CONCLUSIONS: Sociodemographic characteristics and clinical conditions that predict use of CAM therapies by primary care patients in conjunction with a current health problem vary with the type of therapy used.

Within the past 5 years several studies have pointed to the widespread use of complementary and alternative medicine (CAM) in the United States. In a study conducted in 1991,1 1 in 3 respondents in a national sample of adults reported using at least one unconventional therapy in the past year. By 1997 that number had risen to more than 4 in 10.2 Similar studies conducted in Europe3 and Canada4 have reported utilization rates between 18% and 75%. Although several studies have found substantial use among patients attending specialty clinics,5-7 between 28% and 50% of family practice patients have been found to have used some form of CAM.8-10 In response to its widespread use, CAM has gained increasing acceptance among family physicians and other primary care physicians and in schools of medicine where more courses are being taught on the subject.11

Despite this increased use and acceptance by patients and health care providers, there is relatively little information available concerning the reasons for use of the various forms of therapies and treatments considered alternative or complementary. Recent surveys of the extent of use of these treatments provide little insight into why certain patients are more likely to use CAM therapies in general or specific therapies, such as chiropractic, message, herbal therapy, acupuncture, and homeopathy. Small studies of specific groups of patients suggest that use of these therapies is associated with the disease and with patient characteristics such as education and level of dissatisfaction with the primary care provider,9-10 but the extent to which these findings are generalizable to all primary care patients remains unclear.

A second limitation to our understanding of the use of CAM therapies by primary care patients is that the effectiveness of these therapies has not been subjected to rigorous examination. Their use by the general public appears to be based on anecdotal evidence, primarily personal experience or the experiences of others. Although there is a consensus within the medical establishment that most of these therapies are harmless,12 there is increasing evidence of the adverse consequences related to their use and misuse.13 However, much of this evidence is also anecdotal, based on case reports and not on large population-based studies.

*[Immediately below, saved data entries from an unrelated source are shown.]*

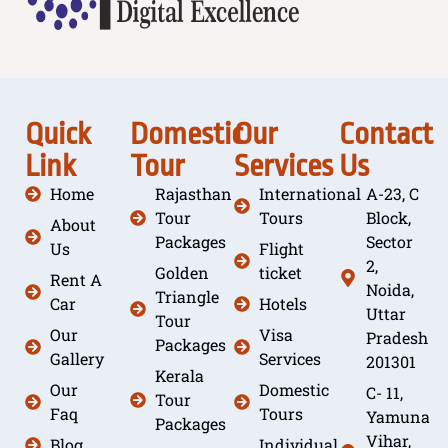
Quick
Domestic
Our
Contact
Link
Tour
Services
Us
Home
Rajasthan
International
A-23, C
Tour
Tours
Block,
About
Packages
Sector
Us
Flight
2,
Golden
ticket
Rent A
Noida,
Triangle
Car
Hotels
Uttar
Tour
Our
Visa
Pradesh
Packages
Gallery
Services
201301
Kerala
Our
Domestic
C- 11,
Tour
Faq
Tours
Yamuna
Packages
Vihar,
Blog
Individual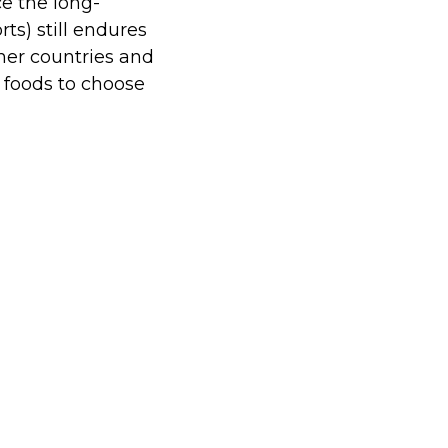
e the long-
ts) still endures
her countries and
e foods to choose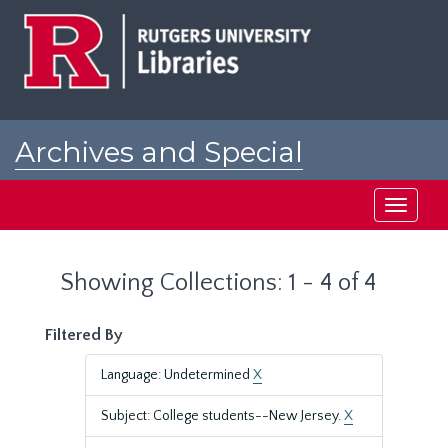
Skip
Skip
to
to
main
search
content
results
Archives and Special
Collections at Rutgers
Toggle
navigati
Showing Collections: 1 - 4 of 4
Filtered By
Language: Undetermined
X
Subject: College students--New Jersey.
X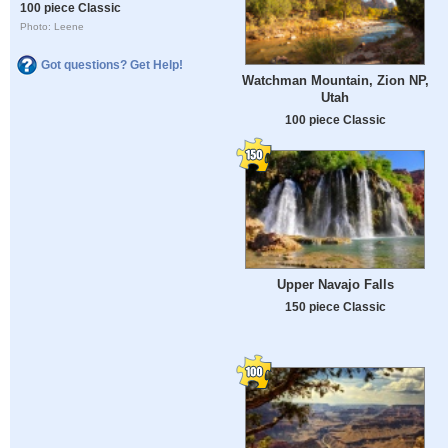
100 piece Classic
Photo: Leene
Got questions? Get Help!
Watchman Mountain, Zion NP,
Utah
100 piece Classic
Upper Navajo Falls
150 piece Classic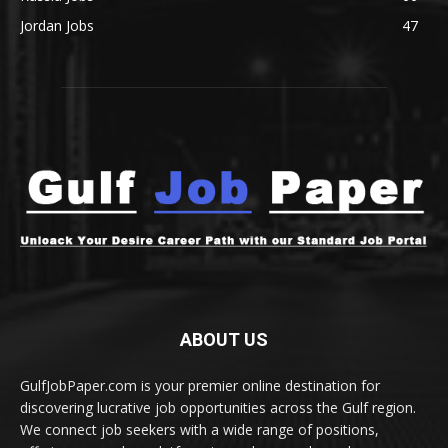
Jordan Jobs
47
ABOUT US
GulfJobPaper.com is your premier online destination for
discovering lucrative job opportunities across the Gulf region.
We connect job seekers with a wide range of positions,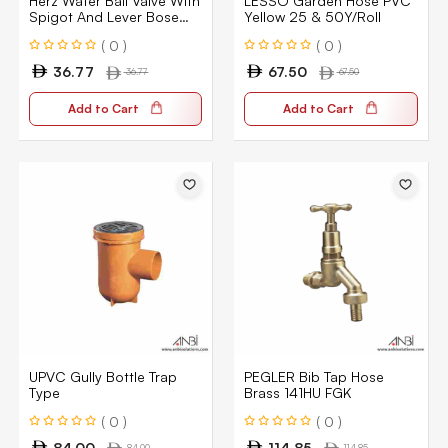
Herz Water Ball Valve With
LESSO Garden Hose PVC
Spigot And Lever Bose
Yellow 25 & 50Y/Roll
Bib 12503
( 0 )
( 0 )
36.77
67.50
36.77
67.50
Add to Cart
Add to Cart
UPVC Gully Bottle Trap
PEGLER Bib Tap Hose
Type
Brass 141HU FGK
( 0 )
( 0 )
84.00
114.85
84.00
114.85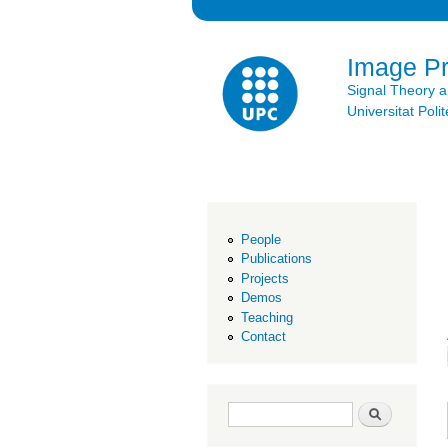
Image P
Signal Theory 
Universitat Po
People
Publications
Projects
Demos
Teaching
Contact
Search form
Search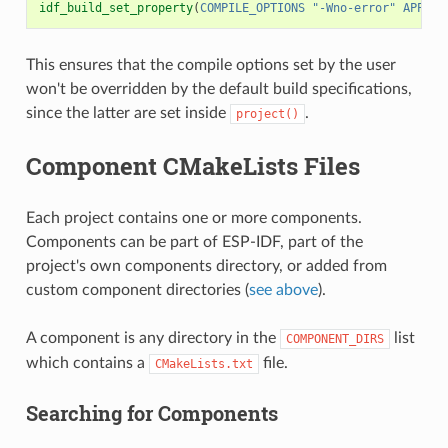
idf_build_set_property
(
COMPILE_OPTIONS
"-Wno-error"
APPEND
This ensures that the compile options set by the user
won't be overridden by the default build specifications,
since the latter are set inside
.
project()
Component CMakeLists Files
Each project contains one or more components.
Components can be part of ESP-IDF, part of the
project's own components directory, or added from
custom component directories (
see above
).
A component is any directory in the
list
COMPONENT_DIRS
which contains a
file.
CMakeLists.txt
Searching for Components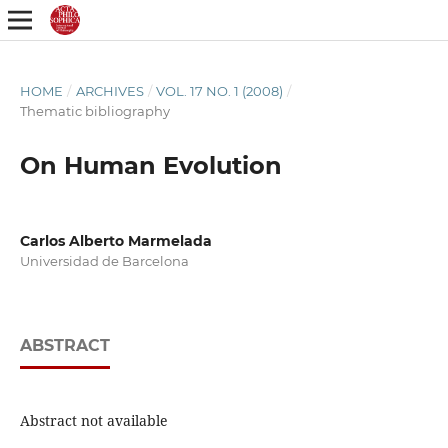
HOME
/
ARCHIVES
/
VOL. 17 NO. 1 (2008)
/
Thematic bibliography
On Human Evolution
Carlos Alberto Marmelada
Universidad de Barcelona
ABSTRACT
Abstract not available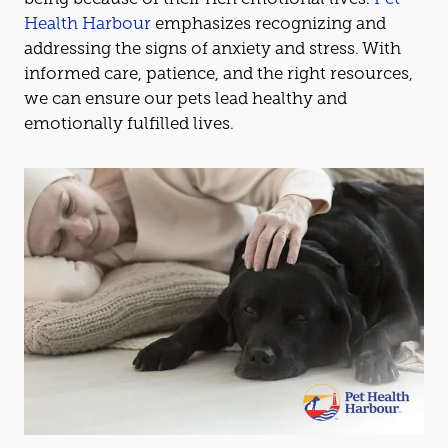
Health Harbour
emphasizes recognizing
and
addressing the signs of anxiety
and
stress. With
informed care, patience,
and
the right resources,
we can ensure our pets lead healthy
and
emotionally fulfilled lives.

Our objective was to address these 2 deficiencies in the understanding of the likelihood of use and the effectiveness of CAM therapies by conducting a large survey of a diverse population of patients attending family practice clinics in several different settings throughout the San Diego area, making use of a recently formed network of family physicians committed to community-based primary care research. Our goal for this survey was to examine the characteristics of primary care patients who use CAM therapies, determine whether these characteristics are significantly different for patients who have not used these therapies, and determine whether use of CAM therapies is associated with clinical condition, functional status, and quality of life.

Methods

Subjects

Our subjects included 541 patients aged 18 years and older visiting 16 family practice clinics in the San Diego area during a 3-month period (June 1999-August 1999). Each of these practices was a member the recently formed San Diego Unified Research in Family Medicine Network (SURF*NET). In this practice-based research initiative, community physicians, faculty and educators of academic family medicine programs combine research and clinical practice to develop a vital body of knowledge in the discipline of family medicine. The 16 clinics participating in the study represented more than 40 family physicians who were SURF*NET members and a patient population of more than 30,000, covering a broad and representative cross-section of the San Diego community.